Reclusive Author Elena Ferrante Talks 'My Brilliant Friend' HBO Adaptation". The Hollywood Reporter. 16 October 2018. An intoxicatingly furious portrait of enmeshed friends Lila and Elena, Bright and passionate girls from a raucous neighborhood in world-class Naples. Ferrante writes with such aggression and unnerving psychological insight about the messy complexity of female friendship that the real world can drop away when you’re reading her.” The relationship between migration and kinship enjoys a long scholarly tradition and attention. How does the emigration of family members affect the personal and social biographies of those left behind? How do those who stay behind justify their choice: to emigrate or not to emigrate. To what extent is it useful to talk about emigration as a ‘personal choice’?Robinson, Roxana (2014-09-05). "Between Women". The New York Times.
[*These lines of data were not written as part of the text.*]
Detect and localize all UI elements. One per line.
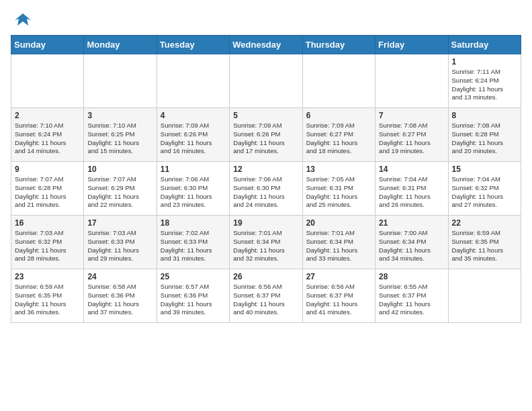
day-number: 5 xyxy=(233,111,298,120)
day-info: Sunrise: 6:55 AM Sunset: 6:37 PM Dayligh… xyxy=(379,283,444,317)
day-number: 6 xyxy=(306,111,371,120)
calendar-cell: 18Sunrise: 7:02 AM Sunset: 6:33 PM Dayli… xyxy=(157,216,229,269)
calendar-week-3: 9Sunrise: 7:07 AM Sunset: 6:28 PM Daylig… xyxy=(11,162,521,216)
calendar-cell: 2Sunrise: 7:10 AM Sunset: 6:24 PM Daylig… xyxy=(11,108,84,162)
day-info: Sunrise: 7:09 AM Sunset: 6:26 PM Dayligh… xyxy=(161,122,226,156)
day-info: Sunrise: 7:08 AM Sunset: 6:27 PM Dayligh… xyxy=(379,122,444,156)
svg-marker-0 xyxy=(15,13,31,26)
day-number: 17 xyxy=(87,218,152,228)
day-info: Sunrise: 7:06 AM Sunset: 6:30 PM Dayligh… xyxy=(233,175,298,210)
day-info: Sunrise: 7:04 AM Sunset: 6:32 PM Dayligh… xyxy=(452,175,517,210)
day-info: Sunrise: 7:03 AM Sunset: 6:32 PM Dayligh… xyxy=(15,229,80,263)
day-info: Sunrise: 7:07 AM Sunset: 6:29 PM Dayligh… xyxy=(87,175,152,210)
day-number: 18 xyxy=(161,218,226,228)
day-number: 14 xyxy=(379,165,444,174)
calendar-cell: 16Sunrise: 7:03 AM Sunset: 6:32 PM Dayli… xyxy=(11,216,84,269)
calendar-cell: 10Sunrise: 7:07 AM Sunset: 6:29 PM Dayli… xyxy=(84,162,157,216)
day-info: Sunrise: 6:59 AM Sunset: 6:35 PM Dayligh… xyxy=(15,283,80,317)
calendar-cell: 28Sunrise: 6:55 AM Sunset: 6:37 PM Dayli… xyxy=(375,269,448,323)
day-number: 25 xyxy=(161,272,226,281)
day-number: 8 xyxy=(452,111,517,120)
day-number: 3 xyxy=(87,111,152,120)
calendar-cell: 17Sunrise: 7:03 AM Sunset: 6:33 PM Dayli… xyxy=(84,216,157,269)
day-info: Sunrise: 6:58 AM Sunset: 6:36 PM Dayligh… xyxy=(87,283,152,317)
day-info: Sunrise: 6:56 AM Sunset: 6:37 PM Dayligh… xyxy=(306,283,371,317)
day-info: Sunrise: 7:09 AM Sunset: 6:26 PM Dayligh… xyxy=(233,122,298,156)
calendar-cell: 25Sunrise: 6:57 AM Sunset: 6:36 PM Dayli… xyxy=(157,269,229,323)
calendar-cell: 1Sunrise: 7:11 AM Sunset: 6:24 PM Daylig… xyxy=(448,54,521,108)
day-number: 2 xyxy=(15,111,80,120)
day-number: 23 xyxy=(15,272,80,281)
weekday-header-monday: Monday xyxy=(84,36,157,54)
calendar-cell: 23Sunrise: 6:59 AM Sunset: 6:35 PM Dayli… xyxy=(11,269,84,323)
calendar-cell: 7Sunrise: 7:08 AM Sunset: 6:27 PM Daylig… xyxy=(375,108,448,162)
calendar-cell xyxy=(157,54,229,108)
day-info: Sunrise: 7:01 AM Sunset: 6:34 PM Dayligh… xyxy=(306,229,371,263)
calendar-cell: 24Sunrise: 6:58 AM Sunset: 6:36 PM Dayli… xyxy=(84,269,157,323)
weekday-header-tuesday: Tuesday xyxy=(157,36,229,54)
calendar-cell: 8Sunrise: 7:08 AM Sunset: 6:28 PM Daylig… xyxy=(448,108,521,162)
calendar-cell xyxy=(11,54,84,108)
day-info: Sunrise: 7:08 AM Sunset: 6:28 PM Dayligh… xyxy=(452,122,517,156)
calendar-table: SundayMondayTuesdayWednesdayThursdayFrid… xyxy=(11,35,521,323)
day-info: Sunrise: 7:03 AM Sunset: 6:33 PM Dayligh… xyxy=(87,229,152,263)
calendar-cell xyxy=(84,54,157,108)
day-info: Sunrise: 7:11 AM Sunset: 6:24 PM Dayligh… xyxy=(452,68,517,102)
day-number: 12 xyxy=(233,165,298,174)
calendar-cell: 21Sunrise: 7:00 AM Sunset: 6:34 PM Dayli… xyxy=(375,216,448,269)
calendar-cell: 4Sunrise: 7:09 AM Sunset: 6:26 PM Daylig… xyxy=(157,108,229,162)
calendar-header-row: SundayMondayTuesdayWednesdayThursdayFrid… xyxy=(11,36,521,54)
calendar-cell: 26Sunrise: 6:56 AM Sunset: 6:37 PM Dayli… xyxy=(230,269,302,323)
day-number: 27 xyxy=(306,272,371,281)
day-info: Sunrise: 6:56 AM Sunset: 6:37 PM Dayligh… xyxy=(233,283,298,317)
weekday-header-wednesday: Wednesday xyxy=(230,36,302,54)
logo xyxy=(11,11,32,27)
day-number: 16 xyxy=(15,218,80,228)
page-header xyxy=(11,11,521,27)
calendar-cell: 6Sunrise: 7:09 AM Sunset: 6:27 PM Daylig… xyxy=(302,108,375,162)
calendar-cell xyxy=(375,54,448,108)
day-number: 24 xyxy=(87,272,152,281)
day-number: 9 xyxy=(15,165,80,174)
calendar-cell: 11Sunrise: 7:06 AM Sunset: 6:30 PM Dayli… xyxy=(157,162,229,216)
weekday-header-sunday: Sunday xyxy=(11,36,84,54)
calendar-cell: 20Sunrise: 7:01 AM Sunset: 6:34 PM Dayli… xyxy=(302,216,375,269)
calendar-week-2: 2Sunrise: 7:10 AM Sunset: 6:24 PM Daylig… xyxy=(11,108,521,162)
day-info: Sunrise: 7:10 AM Sunset: 6:24 PM Dayligh… xyxy=(15,122,80,156)
day-info: Sunrise: 6:59 AM Sunset: 6:35 PM Dayligh… xyxy=(452,229,517,263)
day-info: Sunrise: 6:57 AM Sunset: 6:36 PM Dayligh… xyxy=(161,283,226,317)
calendar-cell xyxy=(302,54,375,108)
day-info: Sunrise: 7:01 AM Sunset: 6:34 PM Dayligh… xyxy=(233,229,298,263)
calendar-week-1: 1Sunrise: 7:11 AM Sunset: 6:24 PM Daylig… xyxy=(11,54,521,108)
calendar-cell: 5Sunrise: 7:09 AM Sunset: 6:26 PM Daylig… xyxy=(230,108,302,162)
calendar-cell: 13Sunrise: 7:05 AM Sunset: 6:31 PM Dayli… xyxy=(302,162,375,216)
day-number: 28 xyxy=(379,272,444,281)
day-number: 7 xyxy=(379,111,444,120)
calendar-cell: 3Sunrise: 7:10 AM Sunset: 6:25 PM Daylig… xyxy=(84,108,157,162)
weekday-header-saturday: Saturday xyxy=(448,36,521,54)
day-number: 20 xyxy=(306,218,371,228)
day-info: Sunrise: 7:04 AM Sunset: 6:31 PM Dayligh… xyxy=(379,175,444,210)
calendar-week-5: 23Sunrise: 6:59 AM Sunset: 6:35 PM Dayli… xyxy=(11,269,521,323)
calendar-cell: 19Sunrise: 7:01 AM Sunset: 6:34 PM Dayli… xyxy=(230,216,302,269)
day-info: Sunrise: 7:07 AM Sunset: 6:28 PM Dayligh… xyxy=(15,175,80,210)
calendar-week-4: 16Sunrise: 7:03 AM Sunset: 6:32 PM Dayli… xyxy=(11,216,521,269)
day-info: Sunrise: 7:10 AM Sunset: 6:25 PM Dayligh… xyxy=(87,122,152,156)
day-info: Sunrise: 7:09 AM Sunset: 6:27 PM Dayligh… xyxy=(306,122,371,156)
day-info: Sunrise: 7:00 AM Sunset: 6:34 PM Dayligh… xyxy=(379,229,444,263)
calendar-cell: 14Sunrise: 7:04 AM Sunset: 6:31 PM Dayli… xyxy=(375,162,448,216)
day-number: 22 xyxy=(452,218,517,228)
weekday-header-thursday: Thursday xyxy=(302,36,375,54)
logo-bird-icon xyxy=(13,11,32,30)
day-number: 10 xyxy=(87,165,152,174)
calendar-body: 1Sunrise: 7:11 AM Sunset: 6:24 PM Daylig… xyxy=(11,54,521,323)
calendar-cell: 9Sunrise: 7:07 AM Sunset: 6:28 PM Daylig… xyxy=(11,162,84,216)
calendar-cell: 15Sunrise: 7:04 AM Sunset: 6:32 PM Dayli… xyxy=(448,162,521,216)
calendar-cell: 27Sunrise: 6:56 AM Sunset: 6:37 PM Dayli… xyxy=(302,269,375,323)
day-number: 1 xyxy=(452,57,517,66)
calendar-cell: 22Sunrise: 6:59 AM Sunset: 6:35 PM Dayli… xyxy=(448,216,521,269)
day-info: Sunrise: 7:06 AM Sunset: 6:30 PM Dayligh… xyxy=(161,175,226,210)
day-info: Sunrise: 7:05 AM Sunset: 6:31 PM Dayligh… xyxy=(306,175,371,210)
day-number: 4 xyxy=(161,111,226,120)
calendar-cell: 12Sunrise: 7:06 AM Sunset: 6:30 PM Dayli… xyxy=(230,162,302,216)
ISSN 0362-4331 . Retrieved 2023-02-28. Ferrante’s Neapolitan Novels] don’t merely offer a teeming vision of working-class Naples, with its cobblers and professors, communists and mobbed-up businessmen, womanizing poets and downtrodden wives; they present one of modern fiction’s richest portraits of a friendship.” The latter is certainly felt in the novel’s bold turns to the future, and its motion of “fleeing” old ruins. Through her characters’ travels and travails, it could be said, Ferrante sings of arms and the woman. Elena struggles throughout Those Who Leave to find the courage to live and write again after enduring a dismissive husband and the widespread panning of her second novel. Through her, Ferrante has also broken through a wall of sorts, and though there is a tone of bitterness throughout the novel, it closes in a fire of triumphant exultation, not merely “fleeing” but taking flight. “I wanted to become, even though I had never known what,” Ferrante writes. Melina Cappuccio (the mad woman, in love with Donato Sarratore, cleans the neighborhood's buildings' staircases)

This third volume of the Neopolitan trilogy continues to chronicle the turbulent lives of longtime friends Lila and Elena, as begun in the enigmatic Ferrante’s My Brilliant Friend (2012) and The Story of a New Name (2013). Lenù had planned not to have children right away, but discovers too late that Pietro did not agree with that plan. She becomes pregnant in her honeymoon, giving birth to her daughter Adele (Dede), named after Pietro's mother. Two years later she has her second daughter, Elsa. At home with two young girls, Lenù has a hard time writing, and feels trapped and allienated. She manages at cost to write another book, based on her and Lila's childhood in Naples, but after Adele, Pietro's mother and her editor, judges the book to have no merit, she abandons the project. Four men who meet as college roommates move to New York and spend the next three decades gaining renown in their professions—as an architect, painter, actor and lawyer—and struggling with demons in their intertwined personal lives. There’s nothing good here! Living alone in old age, narratives of loss, and transformations of belonging

Those Who Leave and Those Who Stay Audiobook Summary

One of the most astounding—and mysterious—contemporary Italian novelists available in translation, Elena Ferrante unfolds the tumultuous inner lives of women in her thrillingly menacing stories of lost love, negligent mothers and unfulfilled desires.”